1. The client exists within a series of systems
2. Practitioners use existing positive systems to help client create change
3. Interventions should include increased responsibility of family members
4. MST is present-focused and action-oriented
5. Each interventions targets a specific behavior
6. MST interventions should match the developmental age of the child for which they are created
7. Family members are needed to enact interventions
8. Evaluation of interventions occur from multiple perspectives
9. Each intervention is made to be used long term and in multiple settings
In addition, adaptations to MST have been created that provide intensive family and community-based treatment for a variety of challenges that face youth.

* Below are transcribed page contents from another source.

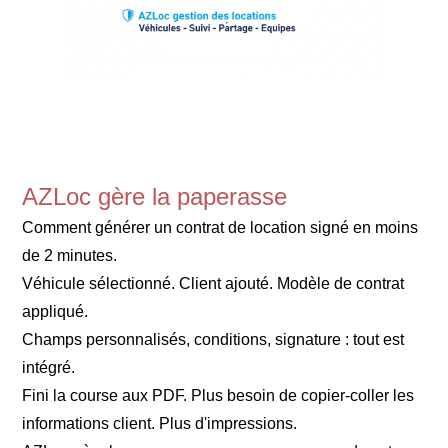
AZLoc gère la paperasse
Comment générer un contrat de location signé en moins
de 2 minutes.
Véhicule sélectionné. Client ajouté. Modèle de contrat
appliqué.
Champs personnalisés, conditions, signature : tout est
intégré.
Fini la course aux PDF. Plus besoin de copier-coller les
informations client. Plus d'impressions.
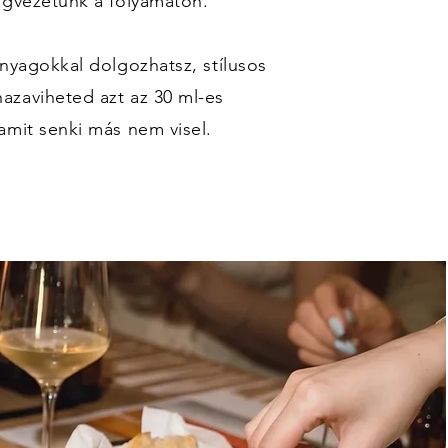
igvezetünk a folyamaton.
anyagokkal dolgozhatsz, stílusos
azaviheted azt az 30 ml-es
amit senki más nem visel.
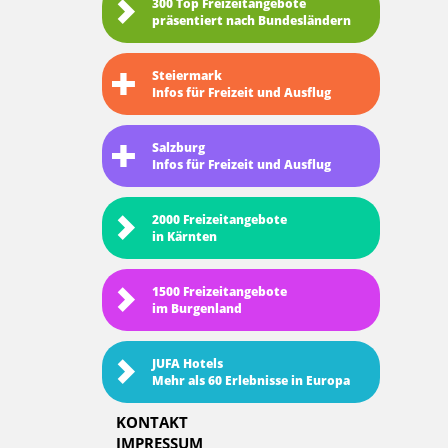
300 Top Freizeitangebote
präsentiert nach Bundesländern
Steiermark
Infos für Freizeit und Ausflug
Salzburg
Infos für Freizeit und Ausflug
2000 Freizeitangebote
in Kärnten
1500 Freizeitangebote
im Burgenland
JUFA Hotels
Mehr als 60 Erlebnisse in Europa
KONTAKT
IMPRESSUM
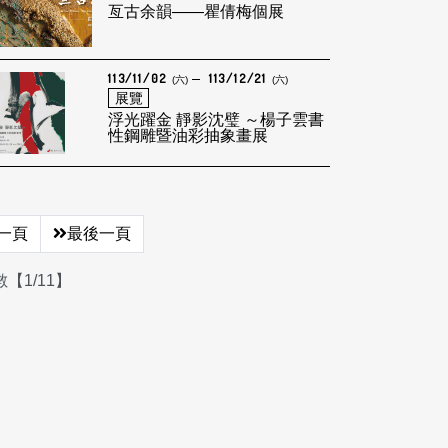
亙古余韻——瞿倩梅個展
113/11/02
113/12/21
(六)
(六)
展覽
浮光躍金 靜影沈璧 ～楊子雲書
性鋼雕暨油彩抽象畫展
一頁
最後一頁
【1/11】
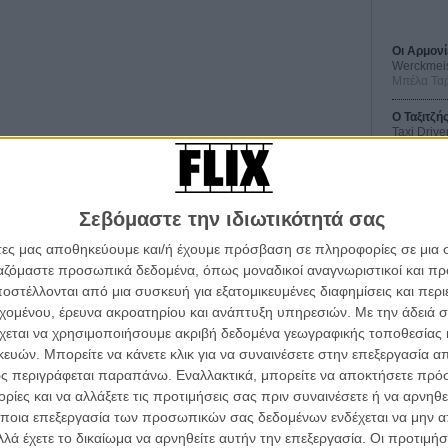
Οι Αρμονί
Werckmei
Μπέλα Τα
O Ταξιτζή
Taxi Drive
Μάρτιν Σκ
ς πόλης έγινε χάρη στο μεγάλο, γεμάτο θησαυρούς
ατεία Εξαρχείων. Ετσι κι αλλιώς τα Εξάρχεια ήταν η
Μια Θέση 
θως μαυροφορεμένος αλλά με φωτεινά, όμορφα μάτια και
A Place in
Τζορτζ Στί
Σεβόμαστε την ιδιωτικότητά σας
άτες μας αποθηκεύουμε και/ή έχουμε πρόσβαση σε πληροφορίες σε μια
Οδύσσεια
The Odys
ργαζόμαστε προσωπικά δεδομένα, όπως μοναδικοί αναγνωριστικοί και 
Κρίστοφε
στέλλονται από μια συσκευή για εξατομικευμένες διαφημίσεις και περ
α τα βλέπεις όλα σινεμά...
εχομένου, έρευνα ακροατηρίου και ανάπτυξη υπηρεσιών.
Με την άδειά σα
Ψηλά Τακ
κινηματογραφική εβδομάδα
Tacones l
χεται να χρησιμοποιήσουμε ακριβή δεδομένα γεωγραφικής τοποθεσίας 
Πέδρο Αλ
 τον τρόπο του flix
ών. Μπορείτε να κάνετε κλικ για να συναινέσετε στην επεξεργασία απ
ς περιγράφεται παραπάνω. Εναλλακτικά, μπορείτε να αποκτήσετε πρό
ίες και να αλλάξετε τις προτιμήσεις σας πριν συναινέσετε ή να αρνηθεί
wsletter
του flix, στο inbox σου
ποια επεξεργασία των προσωπικών σας δεδομένων ενδέχεται να μην απ
λά έχετε το δικαίωμα να αρνηθείτε αυτήν την επεξεργασία. Οι προτιμήσ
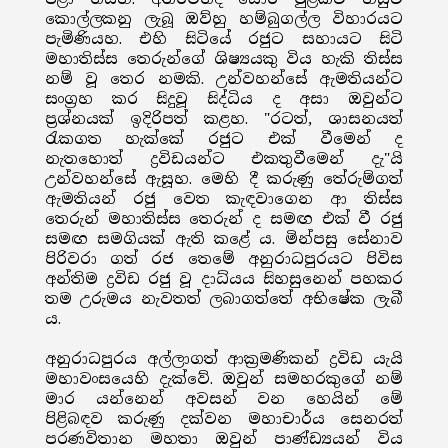
කොල්ලකනු ලැබූ ඔව්හු හම්බුගල්ල විහාරයට
පැමිණියහ. එහි සිටියේ රජුට සහායට සිටි
මහාතිස්ස තෙරුන්ගේ ශිෂ්‍යයකු විය හැකි තිස්ස
නම් වූ තෙර නමකි. උන්වහන්සේ ඇමතියන්ට
සංග්‍රහ කර සිදුවූ සිද්ධිය ද අසා ඔවුන්ට
ප්‍රශ්නයක් ඉදිරිපත් කළහ. "රටත්, ශාසනයත්
රැකගත හැක්කේ රජුට එක් වීමෙන් ද
නැතහොත් ද්‍රවිඩයන්ට එකතුවීමෙන් දැ"යි
උන්වහන්සේ ඇසූහ. මෙහි දී කරුණු තේරුම්ගත්
ඇමතියන් රජු වෙත කැඳවාගෙන ආ තිස්ස
තෙරුන් මහාතිස්ස තෙරුන් ද සමඟ එක් වී රජු
සමඟ සමගියක් ඇති කළේ ය. මින්පසු සේනාව
පිරිවරා ගත් රජ තෙමේ අනුරාධපුරයට පිවිස
අන්තිම ද්‍රවිඩ රජු වූ දාධ්යය සිහසුනෙන් පහකර
තම උරුමය නැවතත් ලබාගත්තේ අභිෂේක ලැබී
ය.
අනුරාධපුරය අල්ලාගත් ආක්‍රමණිකන් ද්‍රවිඩ යැයි
මහාවංසයෙහි දැක්වේ. ඔවුන් සමහරකුගේ නම්
මාර යන්නෙන් අවසන් වන හෙයින් මේ
පිළිබඳව කරුණු දක්වන මහාචාර්ය සෙනරත්
පරණවිතාන මහතා ඔවුන් පාණ්ඩ්‍යයන් විය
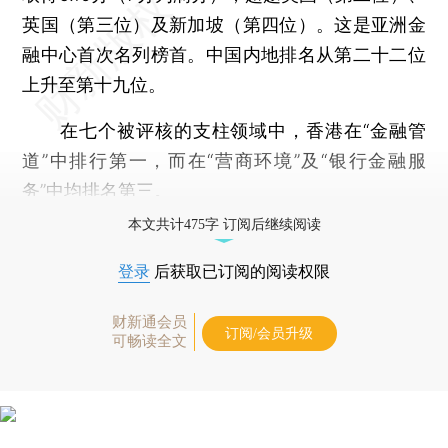
英国（第三位）及新加坡（第四位）。这是亚洲金
融中心首次名列榜首。中国内地排名从第二十二位
上升至第十九位。
在七个被评核的支柱领域中，香港在“金融管
道”中排行第一，而在“营商环境”及“银行金融服
务”中均排名第三。
本文共计475字 订阅后继续阅读
登录
后获取已订阅的阅读权限
财新通会员
订阅/会员升级
可畅读全文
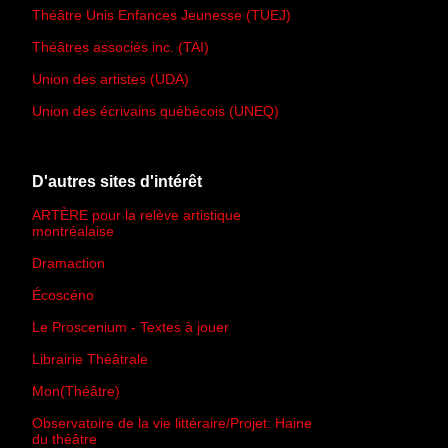
Théâtre Unis Enfances Jeunesse (TUEJ)
Théâtres associés inc. (TAI)
Union des artistes (UDA)
Union des écrivains québécois (UNEQ)
D'autres sites d'intérêt
ARTÈRE pour la relève artistique
montréalaise
Dramaction
Écoscéno
Le Proscenium - Textes à jouer
Librairie Théâtrale
Mon(Théâtre)
Observatoire de la vie littéraire/Projet: Haine
du théâtre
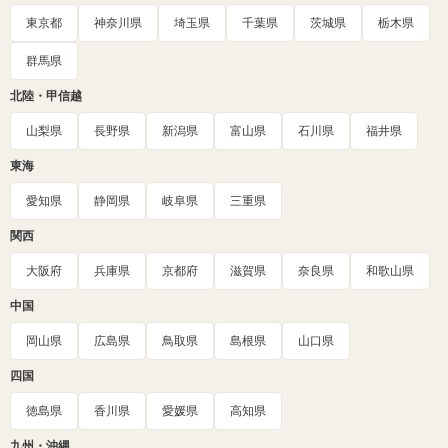
東京都
神奈川県
埼玉県
千葉県
茨城県
栃木県
群馬県
北陸・甲信越
山梨県
長野県
新潟県
富山県
石川県
福井県
東海
愛知県
静岡県
岐阜県
三重県
関西
大阪府
兵庫県
京都府
滋賀県
奈良県
和歌山県
中国
岡山県
広島県
鳥取県
島根県
山口県
四国
徳島県
香川県
愛媛県
高知県
九州・沖縄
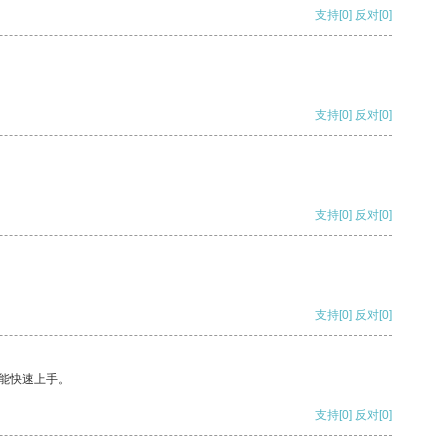
支持
[0]
反对
[0]
支持
[0]
反对
[0]
支持
[0]
反对
[0]
支持
[0]
反对
[0]
能快速上手。
支持
[0]
反对
[0]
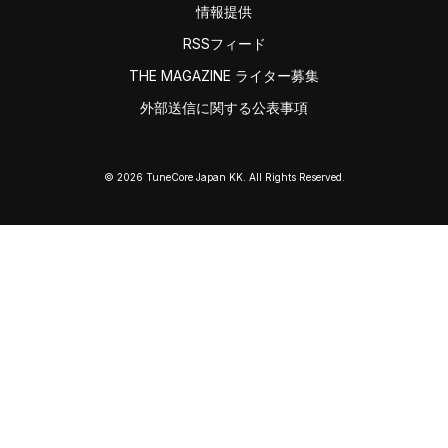
情報提供
RSSフィード
THE MAGAZINE ライター募集
外部送信に関する公表事項
© 2026 TuneCore Japan KK. All Rights Reserved.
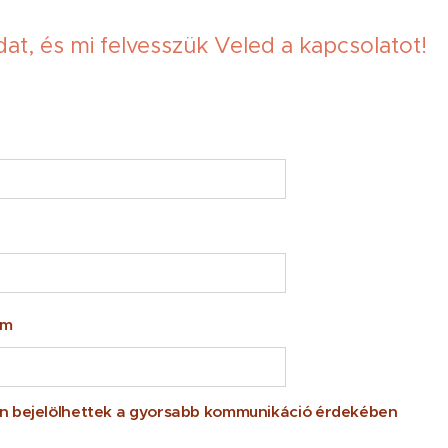
dat, és mi felvesszük Veled a kapcsolatot!
ám
 bejelölhettek a gyorsabb kommunikáció érdekében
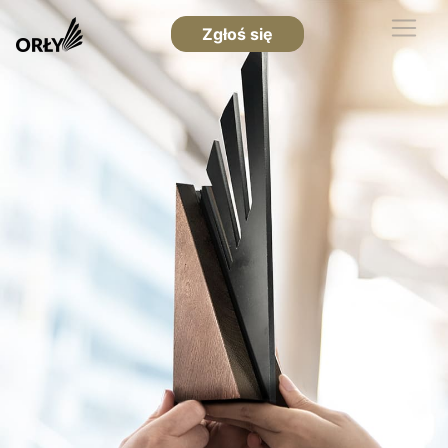
Zgłoś się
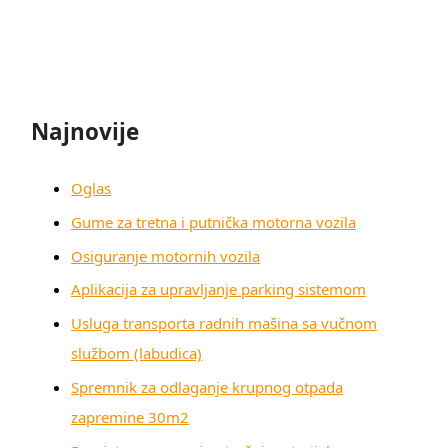
Najnovije
Oglas
Gume za tretna i putnička motorna vozila
Osiguranje motornih vozila
Aplikacija za upravljanje parking sistemom
Usluga transporta radnih mašina sa vučnom
službom (labudica)
Spremnik za odlaganje krupnog otpada
zapremine 30m2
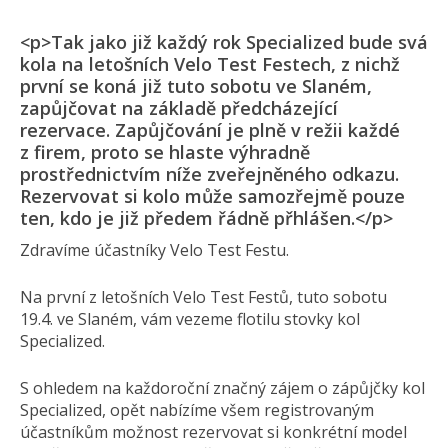
<p>Tak jako již každý rok Specialized bude svá
kola na letošních Velo Test Festech, z nichž
první se koná již tuto sobotu ve Slaném,
zapůjčovat na základě předcházející
rezervace. Zapůjčování je plně v režii každé
z firem, proto se hlaste výhradně
prostřednictvím níže zveřejněného odkazu.
Rezervovat si kolo může samozřejmě pouze
ten, kdo je již předem řádně přhlášen.</p>
Zdravíme účastníky Velo Test Festu.
Na první z letošních Velo Test Festů, tuto sobotu
19.4. ve Slaném, vám vezeme flotilu stovky kol
Specialized.
S ohledem na každoroční značný zájem o zápůjčky kol
Specialized, opět nabízíme všem registrovaným
účastníkům možnost rezervovat si konkrétní model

These include MST-CAN (Child Abuse and Neglect), MST-Psychiatric, for youth with psychotic behavior or who are at risk of suicide or homicide, and MST-HC (Health Care), for youth with chronic health conditions and challenges with treatment adherence.

==History==
The MST method was originally a collection of procedures practiced by Dr. Scott Henggeler in the 1970s. He soon brought in Charles Borduin and Molly Brunk, two of his doctoral students, to help with the theory's documentation. To bring their project to fruition, Henggeler, Borduin, and Brunk combined evidence-based practice models with the positive aspects of other behavior theories, and created the calling card of MST by emphasizing family preservation and strengthening of relationships among juvenile delinquents. Since then, there have been a few tweaks to the original design, and in 1990 MST as it is known today was born. For being so new, MST has been tested many times in many settings, and in most it has shown to have the longest lasting positive effects for troubled youth and their families.

After the finalization of the MST method, the MST Institute was founded as a nonprofit corporation to be "responsible for setting quality assurance standards and monitoring the implementation of Multisystemic Therapy in all programs worldwide"

== Use in the Juvenile Justice System ==
Practitioners increasingly use Multisystemic Therapy to help youth within the juvenile justice system to reintegrate into society rather than standard probation or treatment as usual (TAU). MST differs from the usual tactics in that it targets criminogenic factors related to an individual's social environment, particularly within the family system. It has been identified as a promising treatment model for juvenile offenders by the U.S. Surgeon General in reducing rates of recidivism.